The greatest works of God take a long time"
The crisis points in our lives shape our destinies and make us who we are. A defining moment in David's life came shortly after the Japanese attack on Pearl Harbour in 1942. Tired of being his mother's assistant for several years, David longed to 'see the world' and saw his chance when the United States joined World War 2.
He joined the U.S. Army but after just a few months of basic training, he fell sick with double pneumonia and a severely damaged heart. The doctors gave him little chance of survival. While in a near-comatose condition, David promised God that if he was healed, he would dedicate the remainder of his life to His full-time service.
Immediately, he experienced a miraculous recovery. Although the doctors acknowledged that David's healing was spectacular, they subsequently discovered that his heart was enlarged and leaky, and so discharged him from the army. They told him to stay in bed, and that if he did so, he might live a year or two.
But both God and David stayed true to their word, and David spent the next 52 years in God’s service.
In 1944, David met and married Jane Miller and together they had 4 children. In late 1948 he began building a small mission in Arizona and encouraged his largely white congregation to integrate with the Native and Mexican-American population of the community. The church board members were outraged, and in early 1951 he was abruptly forced to resign his pastorate.

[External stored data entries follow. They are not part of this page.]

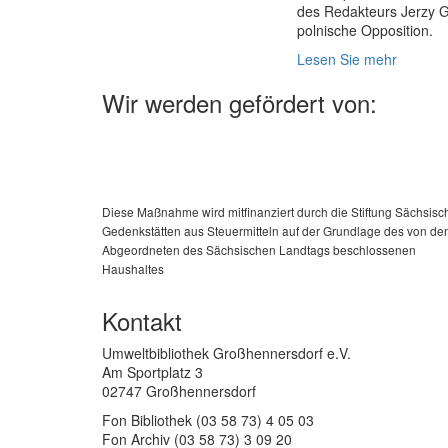
des Redak­teurs Jerzy G
polnische Opposition.
Lesen Sie mehr
Wir werden gefördert von:
Diese Maßnahme wird mitfinanziert durch die Stiftung Sächsisc
Gedenkstätten aus Steuermitteln auf der Grundlage des von de
Abgeordneten des Sächsischen Landtags beschlossenen
Haushaltes
Kontakt
Umweltbibliothek Großhennersdorf e.V.
Am Sportplatz 3
02747 Großhennersdorf
Fon Bibliothek (03 58 73) 4 05 03
Fon Archiv (03 58 73) 3 09 20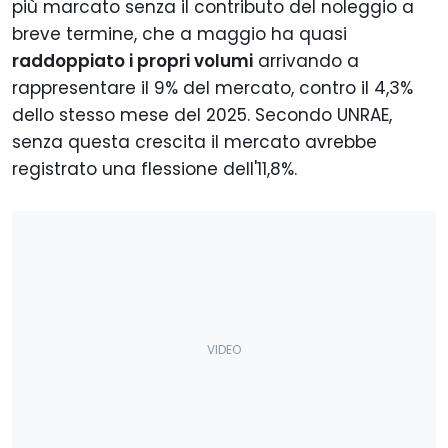
più marcato senza il contributo del noleggio a
breve termine, che a maggio ha quasi
raddoppiato i propri volumi
arrivando a
rappresentare il 9% del mercato, contro il 4,3%
dello stesso mese del 2025. Secondo UNRAE,
senza questa crescita il mercato avrebbe
registrato una flessione dell'11,8%.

This was a trying experience for David. He later recalled:
I started bringing Mexicans and Indians into my church in Arizona, and that's what finished me off! [The other members] said, "We don't want those ... dirty Indians in our church, in our nice new building you built for us!" That was the end!
By this time, I was already convinced of the ineffectiveness and unscripturalness of the church system, and its corrupt politics I had witnessed as a young pastor, together with the overwhelming hypocrisy of its leaders and members! This final act of cruel injustice and ingratitude, and their unconcern for the welfare of one of their own little pastors and his tiny young family made me … sick of the whole hypocritical church system.

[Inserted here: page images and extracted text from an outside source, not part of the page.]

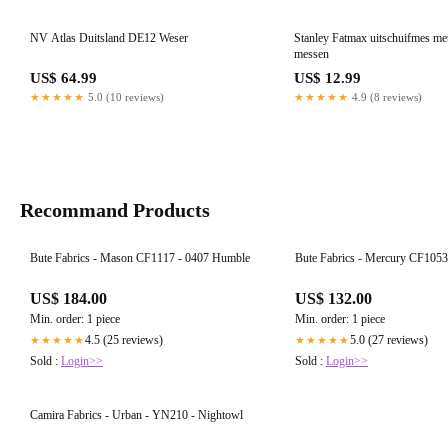
NV Atlas Duitsland DE12 Weser
Stanley Fatmax uitschuifmes met
messen
US$ 64.99
US$ 12.99
★★★★★
5.0 (10 reviews)
★★★★★
4.9 (8 reviews)
Recommand Products
Bute Fabrics - Mason CF1117 - 0407 Humble
Bute Fabrics - Mercury CF1053
US$ 184.00
US$ 132.00
Min. order: 1 piece
Min. order: 1 piece
4.5 (25 reviews)
5.0 (27 reviews)
★★★★★
★★★★★
Sold :
Login>>
Sold :
Login>>
Camira Fabrics - Urban - YN210 - Nightowl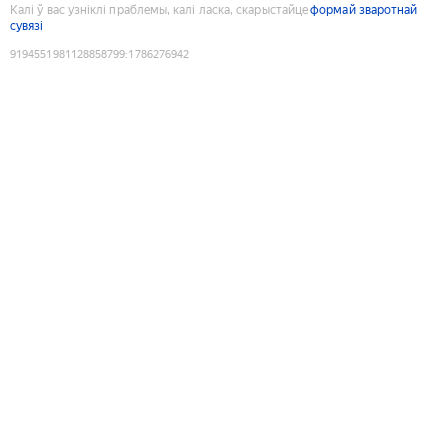
Калі ў вас узніклі праблемы, калі ласка, скарыстайце
формай зваротнай
сувязі
9194551981128858799
:
1786276942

During this time, David became even more convinced of the ineffectiveness of much of the organized, traditional "churchianity" of his day -- its emphasis on ceremonialism and lavish buildings, as well as the general lack of interest in doing what Jesus had actually said to do.

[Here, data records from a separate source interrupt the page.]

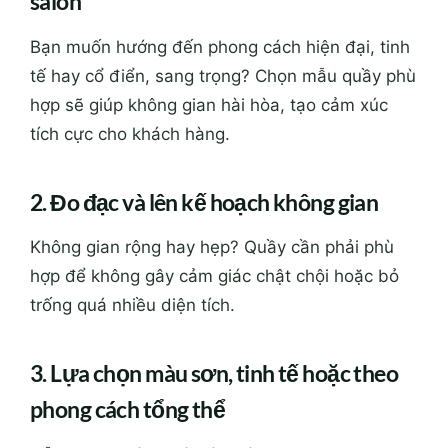
salon
Bạn muốn hướng đến phong cách hiện đại, tinh
tế hay cổ điển, sang trọng? Chọn mẫu quầy phù
hợp sẽ giúp không gian hài hòa, tạo cảm xúc
tích cực cho khách hàng.
2. Đo đạc và lên kế hoạch không gian
Không gian rộng hay hẹp? Quầy cần phải phù
hợp để không gây cảm giác chật chội hoặc bỏ
trống quá nhiều diện tích.
3. Lựa chọn màu sơn, tinh tế hoặc theo
phong cách tổng thể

He knew that there were many sincere and dedicated Christians in all denominations, but he felt that they were hampered by a church system that was overly bureaucratic, bound by outdated methods, and no longer gave priority to its job of reaching the lost.
Some Christians think it's a sin not to go to church on Sunday, when there's no law in the entire Bible that says you have to go to church on Sunday, or that even hints that you have to go to church on Sunday!
God never once said to build church buildings! He never once said to establish Bible colleges and universities! He never once said to build great and costly cathedrals! He just said, "Go ye into all the world and preach the Gospel to every creature!"
The True Church are the genuine Christian believers in God who follow Jesus -- the born-again, saved, Body of Christ -- not a building or a denomination or a religion!
Over the next several years, David worked as a high school teacher, a radio show promoter, and a District Attorney's assistant, but forever searching for that unique mission and calling in life that he knew God had for him.